As the answer, set down the lines below from the one containing "allowed for electricity" through the one containing "for our Mehndi", exactly and inclusively, and no others.

(Stored entries)
◆ ◆ ◆ ◆ ◆

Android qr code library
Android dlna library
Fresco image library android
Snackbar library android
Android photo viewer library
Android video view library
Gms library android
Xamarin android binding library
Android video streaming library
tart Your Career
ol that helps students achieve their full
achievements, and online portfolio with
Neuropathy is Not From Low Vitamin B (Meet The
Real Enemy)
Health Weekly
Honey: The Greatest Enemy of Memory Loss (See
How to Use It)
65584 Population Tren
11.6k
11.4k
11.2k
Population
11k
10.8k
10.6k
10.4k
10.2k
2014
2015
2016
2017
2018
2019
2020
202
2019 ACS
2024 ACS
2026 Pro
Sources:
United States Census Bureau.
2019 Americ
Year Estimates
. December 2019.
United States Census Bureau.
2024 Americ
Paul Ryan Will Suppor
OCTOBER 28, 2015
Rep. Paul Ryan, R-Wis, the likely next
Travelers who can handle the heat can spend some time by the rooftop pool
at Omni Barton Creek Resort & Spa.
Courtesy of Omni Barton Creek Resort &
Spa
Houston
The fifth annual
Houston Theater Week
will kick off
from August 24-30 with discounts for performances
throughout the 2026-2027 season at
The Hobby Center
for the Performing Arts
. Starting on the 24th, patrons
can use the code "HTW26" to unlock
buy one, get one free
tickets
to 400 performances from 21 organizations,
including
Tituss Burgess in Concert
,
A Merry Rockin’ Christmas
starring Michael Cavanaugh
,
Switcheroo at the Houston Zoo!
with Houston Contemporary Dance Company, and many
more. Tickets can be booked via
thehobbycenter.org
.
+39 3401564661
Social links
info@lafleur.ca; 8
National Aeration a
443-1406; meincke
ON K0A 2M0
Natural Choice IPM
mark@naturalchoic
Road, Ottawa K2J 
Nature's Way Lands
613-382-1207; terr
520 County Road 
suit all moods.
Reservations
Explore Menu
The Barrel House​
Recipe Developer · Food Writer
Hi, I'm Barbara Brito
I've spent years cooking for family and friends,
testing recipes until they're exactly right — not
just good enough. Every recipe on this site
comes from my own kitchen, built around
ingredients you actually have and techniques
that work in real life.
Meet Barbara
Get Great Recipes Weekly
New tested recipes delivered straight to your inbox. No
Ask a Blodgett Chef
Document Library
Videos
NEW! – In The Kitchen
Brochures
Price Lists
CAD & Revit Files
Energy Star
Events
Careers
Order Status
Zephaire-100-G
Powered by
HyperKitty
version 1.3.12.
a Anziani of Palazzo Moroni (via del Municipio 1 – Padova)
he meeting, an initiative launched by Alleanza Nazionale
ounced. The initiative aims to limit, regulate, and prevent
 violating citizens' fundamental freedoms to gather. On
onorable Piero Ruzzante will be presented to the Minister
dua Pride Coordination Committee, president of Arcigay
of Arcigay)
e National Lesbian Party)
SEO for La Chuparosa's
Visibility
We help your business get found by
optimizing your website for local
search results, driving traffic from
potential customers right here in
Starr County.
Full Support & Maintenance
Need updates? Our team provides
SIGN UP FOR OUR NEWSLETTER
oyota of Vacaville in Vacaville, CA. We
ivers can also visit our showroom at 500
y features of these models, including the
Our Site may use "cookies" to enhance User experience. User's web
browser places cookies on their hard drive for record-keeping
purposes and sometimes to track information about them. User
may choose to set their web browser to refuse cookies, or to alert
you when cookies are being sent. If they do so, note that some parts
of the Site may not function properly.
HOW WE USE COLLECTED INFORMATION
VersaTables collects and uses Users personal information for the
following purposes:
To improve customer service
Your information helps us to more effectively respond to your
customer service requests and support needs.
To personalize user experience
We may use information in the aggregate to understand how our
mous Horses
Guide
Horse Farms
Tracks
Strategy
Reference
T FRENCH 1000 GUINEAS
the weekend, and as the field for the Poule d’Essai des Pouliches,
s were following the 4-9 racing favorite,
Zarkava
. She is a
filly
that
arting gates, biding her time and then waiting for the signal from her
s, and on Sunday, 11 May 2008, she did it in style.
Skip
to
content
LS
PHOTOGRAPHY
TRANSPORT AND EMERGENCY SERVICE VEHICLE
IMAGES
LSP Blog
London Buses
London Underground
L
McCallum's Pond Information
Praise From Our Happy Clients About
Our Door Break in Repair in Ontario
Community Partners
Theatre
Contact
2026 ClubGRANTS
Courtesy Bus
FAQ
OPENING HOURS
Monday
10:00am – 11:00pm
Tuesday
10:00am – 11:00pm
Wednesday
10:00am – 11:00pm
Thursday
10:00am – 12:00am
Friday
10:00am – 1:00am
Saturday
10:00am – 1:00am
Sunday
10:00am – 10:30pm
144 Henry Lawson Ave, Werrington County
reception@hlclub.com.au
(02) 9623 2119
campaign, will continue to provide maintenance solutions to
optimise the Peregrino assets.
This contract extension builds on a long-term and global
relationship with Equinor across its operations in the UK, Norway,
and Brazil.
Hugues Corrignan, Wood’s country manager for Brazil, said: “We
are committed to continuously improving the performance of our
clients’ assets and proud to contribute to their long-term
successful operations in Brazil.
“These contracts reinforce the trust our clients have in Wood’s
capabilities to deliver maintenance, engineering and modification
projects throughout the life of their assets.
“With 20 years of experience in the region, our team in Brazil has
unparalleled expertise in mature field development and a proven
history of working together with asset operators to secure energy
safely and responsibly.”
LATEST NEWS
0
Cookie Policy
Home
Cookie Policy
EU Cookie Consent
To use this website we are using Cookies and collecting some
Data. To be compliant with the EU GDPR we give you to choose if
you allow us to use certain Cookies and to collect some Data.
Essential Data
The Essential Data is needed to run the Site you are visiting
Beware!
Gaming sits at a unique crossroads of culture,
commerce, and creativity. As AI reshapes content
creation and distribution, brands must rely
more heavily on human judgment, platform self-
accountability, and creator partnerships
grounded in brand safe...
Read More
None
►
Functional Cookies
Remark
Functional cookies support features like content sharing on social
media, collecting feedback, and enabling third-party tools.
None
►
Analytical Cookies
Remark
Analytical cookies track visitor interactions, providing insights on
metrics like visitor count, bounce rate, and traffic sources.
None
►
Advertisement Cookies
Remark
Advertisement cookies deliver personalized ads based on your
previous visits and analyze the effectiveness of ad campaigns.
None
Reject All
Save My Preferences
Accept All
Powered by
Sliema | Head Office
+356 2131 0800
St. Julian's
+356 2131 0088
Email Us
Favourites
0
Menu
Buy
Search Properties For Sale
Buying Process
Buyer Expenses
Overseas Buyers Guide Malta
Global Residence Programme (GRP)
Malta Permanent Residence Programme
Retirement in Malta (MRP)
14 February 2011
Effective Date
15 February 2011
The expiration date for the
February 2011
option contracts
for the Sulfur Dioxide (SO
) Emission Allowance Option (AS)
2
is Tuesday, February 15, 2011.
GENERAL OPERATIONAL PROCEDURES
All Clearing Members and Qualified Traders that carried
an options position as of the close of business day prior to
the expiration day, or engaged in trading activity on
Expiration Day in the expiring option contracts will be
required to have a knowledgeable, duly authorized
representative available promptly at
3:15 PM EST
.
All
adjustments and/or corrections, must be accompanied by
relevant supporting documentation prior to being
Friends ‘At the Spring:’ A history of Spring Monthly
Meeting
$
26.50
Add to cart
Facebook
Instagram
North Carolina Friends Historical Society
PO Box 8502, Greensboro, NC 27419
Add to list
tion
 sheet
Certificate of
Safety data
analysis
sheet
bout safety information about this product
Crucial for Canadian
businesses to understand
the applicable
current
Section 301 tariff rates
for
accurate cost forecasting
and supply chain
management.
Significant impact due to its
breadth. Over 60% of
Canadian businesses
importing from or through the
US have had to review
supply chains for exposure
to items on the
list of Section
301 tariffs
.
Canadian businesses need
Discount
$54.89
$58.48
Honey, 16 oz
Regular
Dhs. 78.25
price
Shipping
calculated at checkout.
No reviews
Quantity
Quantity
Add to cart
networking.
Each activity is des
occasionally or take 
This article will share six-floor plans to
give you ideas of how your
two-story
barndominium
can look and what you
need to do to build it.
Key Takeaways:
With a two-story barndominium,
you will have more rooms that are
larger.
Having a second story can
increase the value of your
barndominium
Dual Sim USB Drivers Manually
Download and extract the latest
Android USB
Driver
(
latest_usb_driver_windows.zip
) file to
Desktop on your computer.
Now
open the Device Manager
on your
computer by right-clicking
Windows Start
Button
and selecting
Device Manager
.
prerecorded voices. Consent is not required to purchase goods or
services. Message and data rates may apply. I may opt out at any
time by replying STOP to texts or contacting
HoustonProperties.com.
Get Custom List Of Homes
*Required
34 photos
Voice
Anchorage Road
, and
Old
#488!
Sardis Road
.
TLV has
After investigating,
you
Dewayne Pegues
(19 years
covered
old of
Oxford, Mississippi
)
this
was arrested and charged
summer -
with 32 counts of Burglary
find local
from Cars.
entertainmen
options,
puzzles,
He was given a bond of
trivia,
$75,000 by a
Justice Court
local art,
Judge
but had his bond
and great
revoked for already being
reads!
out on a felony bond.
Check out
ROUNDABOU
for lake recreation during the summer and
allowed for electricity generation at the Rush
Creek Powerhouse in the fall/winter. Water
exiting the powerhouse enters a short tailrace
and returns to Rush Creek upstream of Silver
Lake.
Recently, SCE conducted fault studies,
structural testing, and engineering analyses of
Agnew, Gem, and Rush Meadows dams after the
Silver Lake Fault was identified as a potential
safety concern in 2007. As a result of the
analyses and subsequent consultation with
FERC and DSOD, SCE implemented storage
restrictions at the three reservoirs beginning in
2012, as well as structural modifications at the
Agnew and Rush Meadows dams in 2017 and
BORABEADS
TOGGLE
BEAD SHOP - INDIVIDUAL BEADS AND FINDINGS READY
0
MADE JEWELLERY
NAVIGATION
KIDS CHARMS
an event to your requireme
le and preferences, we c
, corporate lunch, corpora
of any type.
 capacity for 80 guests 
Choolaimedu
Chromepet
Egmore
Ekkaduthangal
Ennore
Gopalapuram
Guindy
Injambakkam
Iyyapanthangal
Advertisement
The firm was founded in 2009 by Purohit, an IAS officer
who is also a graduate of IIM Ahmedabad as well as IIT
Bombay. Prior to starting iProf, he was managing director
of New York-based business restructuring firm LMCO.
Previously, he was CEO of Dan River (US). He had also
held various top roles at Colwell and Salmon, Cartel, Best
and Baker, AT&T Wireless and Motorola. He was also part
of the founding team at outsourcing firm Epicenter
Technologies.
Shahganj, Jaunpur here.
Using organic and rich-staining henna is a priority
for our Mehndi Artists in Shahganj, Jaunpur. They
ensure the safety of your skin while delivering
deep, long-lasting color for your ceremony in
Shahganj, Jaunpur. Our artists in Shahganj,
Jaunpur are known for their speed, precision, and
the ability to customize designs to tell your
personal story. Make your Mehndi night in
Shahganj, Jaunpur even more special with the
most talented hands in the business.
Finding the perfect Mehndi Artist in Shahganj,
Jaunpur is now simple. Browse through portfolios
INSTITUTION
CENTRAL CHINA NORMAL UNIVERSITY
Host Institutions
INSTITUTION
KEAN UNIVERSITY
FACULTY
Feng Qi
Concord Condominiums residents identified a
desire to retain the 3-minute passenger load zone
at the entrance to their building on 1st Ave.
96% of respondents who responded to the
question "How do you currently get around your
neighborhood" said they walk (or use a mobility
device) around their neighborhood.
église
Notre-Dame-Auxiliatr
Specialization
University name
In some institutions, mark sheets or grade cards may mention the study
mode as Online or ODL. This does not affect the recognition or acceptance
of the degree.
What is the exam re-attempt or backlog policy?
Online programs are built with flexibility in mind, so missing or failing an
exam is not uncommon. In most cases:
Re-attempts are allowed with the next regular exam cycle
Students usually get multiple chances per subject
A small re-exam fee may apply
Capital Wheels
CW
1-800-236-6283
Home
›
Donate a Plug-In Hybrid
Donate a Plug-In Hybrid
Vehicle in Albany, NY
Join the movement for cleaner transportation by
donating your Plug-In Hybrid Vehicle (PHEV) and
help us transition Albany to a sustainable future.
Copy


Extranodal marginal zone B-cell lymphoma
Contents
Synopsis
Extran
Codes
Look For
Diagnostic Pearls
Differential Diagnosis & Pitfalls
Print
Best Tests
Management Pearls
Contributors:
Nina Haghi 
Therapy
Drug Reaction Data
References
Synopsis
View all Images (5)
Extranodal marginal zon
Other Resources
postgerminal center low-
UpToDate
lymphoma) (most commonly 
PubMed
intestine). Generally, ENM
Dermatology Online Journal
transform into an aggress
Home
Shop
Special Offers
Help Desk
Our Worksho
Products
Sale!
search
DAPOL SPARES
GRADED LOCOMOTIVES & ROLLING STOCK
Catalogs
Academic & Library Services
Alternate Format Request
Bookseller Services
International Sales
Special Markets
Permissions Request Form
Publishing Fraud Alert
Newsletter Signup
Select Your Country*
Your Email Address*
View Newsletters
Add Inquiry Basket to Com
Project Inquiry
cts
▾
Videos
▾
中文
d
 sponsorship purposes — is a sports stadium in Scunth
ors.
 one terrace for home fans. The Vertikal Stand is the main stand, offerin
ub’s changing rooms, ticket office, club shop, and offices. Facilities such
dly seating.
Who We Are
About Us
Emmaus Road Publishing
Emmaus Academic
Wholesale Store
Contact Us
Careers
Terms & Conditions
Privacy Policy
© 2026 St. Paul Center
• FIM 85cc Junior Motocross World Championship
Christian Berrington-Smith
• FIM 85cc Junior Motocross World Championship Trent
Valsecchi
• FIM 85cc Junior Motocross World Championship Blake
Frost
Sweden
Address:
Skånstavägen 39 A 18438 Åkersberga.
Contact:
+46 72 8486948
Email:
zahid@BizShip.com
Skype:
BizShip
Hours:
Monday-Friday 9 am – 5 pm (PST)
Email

◆ ◆ ◆ ◆ ◆

» **OUTPUT BELOW**:
allowed for electricity generation at the Rush
Creek Powerhouse in the fall/winter. Water
exiting the powerhouse enters a short tailrace
and returns to Rush Creek upstream of Silver
Lake.
Recently, SCE conducted fault studies,
structural testing, and engineering analyses of
Agnew, Gem, and Rush Meadows dams after the
Silver Lake Fault was identified as a potential
safety concern in 2007. As a result of the
analyses and subsequent consultation with
FERC and DSOD, SCE implemented storage
restrictions at the three reservoirs beginning in
2012, as well as structural modifications at the
Agnew and Rush Meadows dams in 2017 and
BORABEADS
TOGGLE
BEAD SHOP - INDIVIDUAL BEADS AND FINDINGS READY
0
MADE JEWELLERY
NAVIGATION
KIDS CHARMS
an event to your requireme
le and preferences, we c
, corporate lunch, corpora
of any type.
 capacity for 80 guests 
Choolaimedu
Chromepet
Egmore
Ekkaduthangal
Ennore
Gopalapuram
Guindy
Injambakkam
Iyyapanthangal
Advertisement
The firm was founded in 2009 by Purohit, an IAS officer
who is also a graduate of IIM Ahmedabad as well as IIT
Bombay. Prior to starting iProf, he was managing director
of New York-based business restructuring firm LMCO.
Previously, he was CEO of Dan River (US). He had also
held various top roles at Colwell and Salmon, Cartel, Best
and Baker, AT&T Wireless and Motorola. He was also part
of the founding team at outsourcing firm Epicenter
Technologies.
Shahganj, Jaunpur here.
Using organic and rich-staining henna is a priority
for our Mehndi Artists in Shahganj, Jaunpur. They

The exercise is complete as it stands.